Tassazione dei rendimenti delle polizze vita

Pile of Euro (clipping path included)Dal 1° gennaio 2012 la tassazione dei rendimenti delle polizze vita è stata regolamentata dal Decreto Legislativo 138/2011, c.d. ”Manovra bis” , il quale stabilisce una nuova aliquota fiscale dei redditi di capitale e dei redditi diversi di natura finanziaria, pari al 20%, salvo i casi previsti dai commi 7 e 8 dell’art. 2 del Decreto, tra i quali gli investimenti in obbligazioni e altri titoli, di cui all’art. 31 del DPR 601 del 1973 ed equiparati, i cui rendimenti continuano ad essere assoggettati al 12,5%.

Quest’ultima previsione ha il fine di evitare una penalizzazione per le forme di investimento indiretto nei titoli pubblici, ed è il caso delle polizze vita che investono soprattutto in titoli pubblici, rispetto a quelle dirette in tali titoli.

Su quali polizze si applica la tassazione?

La tassazione sui rendimenti va applicata sulle Polizze vita con finalità finanziaria (Index Linked,  Unit Linked) o Rivalutabili secondo le performance di una gestione separata (polizze vita ramo I e V) e quelle Multiramo. Non si applica alle polizze di puro rischio (TCM) e ai prodotti di Previdenza Complementare (PIP, FPA) per il quale è prevista una tassazione diversa.

Quando si applica la tassazione?

La tassazione dei rendimenti va applicata al momento della scadenza o riscatto sull’ eventuale plusvalenza tra il valore di rimborso ed i premi versati, o dello stacco cedole,  e l’aliquota fiscale applicata varia in funzione della media sotto indicata. Per i versamenti dei premi non è invece prevista nessuna tassazione (fatta eccezione delle polizze ante 2001).

Ad ogni fine anno, la Compagnia assicurativa vita, per ciascuna Gestione Interna Separata / Fondo Interno, deve determinare la percentuale di titoli pubblici rispetto alla totalità degli attivi, calcolata la % deve determinare quindi l’aliquota fiscale dell’anno e successivamente determinare la media aritmetica semplice di tali percentuali dei diversi anni.

Per verificare la componente di titoli pubblici negli attivi delle Gestioni separate o dei Fondi interni è possibile visionare il Prospetto della Gestione separata pubblicato sui siti internet delle imprese assicurative, ad esempio quelle delle GS va pubblicato ogni anno il 1° marzo.

Secondo la circolare n. 11/E su indicata, per le polizze vita o di capitalizzazione rivalutabili (e per le polizze unit-linked), al fine di computare per ciascuna gestione la percentuale dell’attivo investito nei titoli pubblici rispetto al totale dell’attivo, occorre assumere i dati rilevati dal prospetto della composizione della gestione separata di cui al comma 2 dell’articolo 13 del Regolamento ISVAP n. 38 del 3 giugno 2011( e della circolare Isvap 474/D del 2002).

Inoltre ad ogni fine anno la Compagnia deve “congelare” il valore di riscatto di ogni polizza.

Un esempio per determinare l’aliquota fiscale:

Una Gestione Separata (GS) al 31/12/2012 ha investito gli attivi di 1 miliardo €, in titoli pubblici per un ammontare pari a 200 milioni €, pari al 20%  (sono quelli indicati nel Prospetto di composizione della GS alla voce 101, 102, 103 e 303 anche se gli OICR possono essere investimenti sia in azioni che titoli pubblici, quindi occorrerebbe conoscere la % di questi ultimi) e il resto 80% in altri strumenti finanziari.
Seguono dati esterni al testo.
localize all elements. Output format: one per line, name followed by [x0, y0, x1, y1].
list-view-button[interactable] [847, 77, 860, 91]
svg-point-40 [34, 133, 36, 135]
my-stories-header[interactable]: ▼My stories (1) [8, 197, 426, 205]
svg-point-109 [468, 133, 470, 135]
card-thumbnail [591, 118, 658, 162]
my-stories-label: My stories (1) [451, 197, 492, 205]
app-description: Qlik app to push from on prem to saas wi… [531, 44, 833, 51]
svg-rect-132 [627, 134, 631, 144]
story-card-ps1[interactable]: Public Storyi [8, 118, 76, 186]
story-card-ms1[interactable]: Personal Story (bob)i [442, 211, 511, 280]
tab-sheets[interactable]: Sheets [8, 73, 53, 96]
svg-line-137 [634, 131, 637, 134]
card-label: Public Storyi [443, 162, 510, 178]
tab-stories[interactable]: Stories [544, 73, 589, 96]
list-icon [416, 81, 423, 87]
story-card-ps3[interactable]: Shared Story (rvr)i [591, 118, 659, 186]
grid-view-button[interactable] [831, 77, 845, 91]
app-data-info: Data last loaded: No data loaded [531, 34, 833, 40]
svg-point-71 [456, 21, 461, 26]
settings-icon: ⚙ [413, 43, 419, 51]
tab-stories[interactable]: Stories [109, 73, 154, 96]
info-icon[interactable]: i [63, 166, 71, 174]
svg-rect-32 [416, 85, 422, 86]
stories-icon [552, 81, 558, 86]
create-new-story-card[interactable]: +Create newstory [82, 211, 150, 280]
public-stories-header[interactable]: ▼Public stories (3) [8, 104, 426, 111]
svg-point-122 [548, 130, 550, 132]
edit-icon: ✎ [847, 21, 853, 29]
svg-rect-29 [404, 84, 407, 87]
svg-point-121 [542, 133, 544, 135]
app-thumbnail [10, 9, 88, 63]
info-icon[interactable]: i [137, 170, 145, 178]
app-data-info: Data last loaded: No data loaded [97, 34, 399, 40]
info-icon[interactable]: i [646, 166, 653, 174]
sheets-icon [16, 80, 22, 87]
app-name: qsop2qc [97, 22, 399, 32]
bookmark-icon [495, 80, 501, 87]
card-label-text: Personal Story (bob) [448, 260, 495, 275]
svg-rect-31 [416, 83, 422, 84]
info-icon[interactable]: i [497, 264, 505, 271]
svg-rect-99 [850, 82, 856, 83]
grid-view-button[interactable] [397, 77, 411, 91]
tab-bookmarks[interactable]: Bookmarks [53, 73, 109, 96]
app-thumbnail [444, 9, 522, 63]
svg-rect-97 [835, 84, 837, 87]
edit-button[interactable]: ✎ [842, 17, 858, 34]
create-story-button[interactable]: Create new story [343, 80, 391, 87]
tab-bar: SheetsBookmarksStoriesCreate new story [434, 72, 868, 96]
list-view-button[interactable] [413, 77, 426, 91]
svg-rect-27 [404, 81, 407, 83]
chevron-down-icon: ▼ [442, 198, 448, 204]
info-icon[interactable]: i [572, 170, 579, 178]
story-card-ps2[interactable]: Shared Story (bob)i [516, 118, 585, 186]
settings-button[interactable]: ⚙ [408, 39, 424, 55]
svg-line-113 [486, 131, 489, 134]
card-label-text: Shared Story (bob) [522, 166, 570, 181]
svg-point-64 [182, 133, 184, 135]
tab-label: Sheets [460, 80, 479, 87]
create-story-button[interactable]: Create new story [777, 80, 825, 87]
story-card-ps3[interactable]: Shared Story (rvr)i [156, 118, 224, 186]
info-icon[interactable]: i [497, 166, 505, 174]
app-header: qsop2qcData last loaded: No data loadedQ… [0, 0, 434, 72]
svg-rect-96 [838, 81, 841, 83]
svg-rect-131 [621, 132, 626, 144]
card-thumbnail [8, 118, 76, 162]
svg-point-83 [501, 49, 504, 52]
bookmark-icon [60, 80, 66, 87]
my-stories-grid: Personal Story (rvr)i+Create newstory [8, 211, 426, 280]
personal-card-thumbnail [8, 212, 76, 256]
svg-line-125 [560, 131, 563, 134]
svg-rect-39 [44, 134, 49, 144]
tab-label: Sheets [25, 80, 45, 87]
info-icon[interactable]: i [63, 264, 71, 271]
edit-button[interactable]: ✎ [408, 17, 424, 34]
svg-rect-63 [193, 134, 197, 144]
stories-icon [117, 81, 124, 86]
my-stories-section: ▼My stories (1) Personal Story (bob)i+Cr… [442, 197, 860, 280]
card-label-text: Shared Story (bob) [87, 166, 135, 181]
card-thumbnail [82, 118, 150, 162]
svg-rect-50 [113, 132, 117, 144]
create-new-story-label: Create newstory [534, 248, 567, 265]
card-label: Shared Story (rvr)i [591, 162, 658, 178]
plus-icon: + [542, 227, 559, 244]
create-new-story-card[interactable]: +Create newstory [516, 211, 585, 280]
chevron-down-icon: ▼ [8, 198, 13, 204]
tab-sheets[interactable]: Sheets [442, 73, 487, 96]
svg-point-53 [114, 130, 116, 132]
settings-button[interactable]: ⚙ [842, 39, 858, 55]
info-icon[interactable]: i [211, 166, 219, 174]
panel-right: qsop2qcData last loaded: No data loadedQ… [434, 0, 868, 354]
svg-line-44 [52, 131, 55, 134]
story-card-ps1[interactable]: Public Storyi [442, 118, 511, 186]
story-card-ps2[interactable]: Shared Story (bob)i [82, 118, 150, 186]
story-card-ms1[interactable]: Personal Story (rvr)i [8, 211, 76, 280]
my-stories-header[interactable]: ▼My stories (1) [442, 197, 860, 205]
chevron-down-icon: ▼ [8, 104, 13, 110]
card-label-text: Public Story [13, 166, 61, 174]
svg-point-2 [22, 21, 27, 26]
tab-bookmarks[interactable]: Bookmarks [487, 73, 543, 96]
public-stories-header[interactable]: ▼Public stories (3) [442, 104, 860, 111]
Quindi per l’anno 2012 il rendimento verrà tassato per un 20% con aliquota del 12,5% e l’80% con aliquota del 20%, quindi con un’ aliquota fiscale del 18,5%.

Per semplicità assumiamo che al 31/12 /2013 la stessa GS ha variato gli investimenti in titoli pubblici aumentandoli al 25%, quindi per l’anno 2013 il rendimento verrà tassato per un 25% con aliquota del 12,5% e il 75% con aliquota del 20%, quindi con un’ aliquota fiscale del 18,125%.

La media aritmetica delle due aliquote è pari a 18,31%.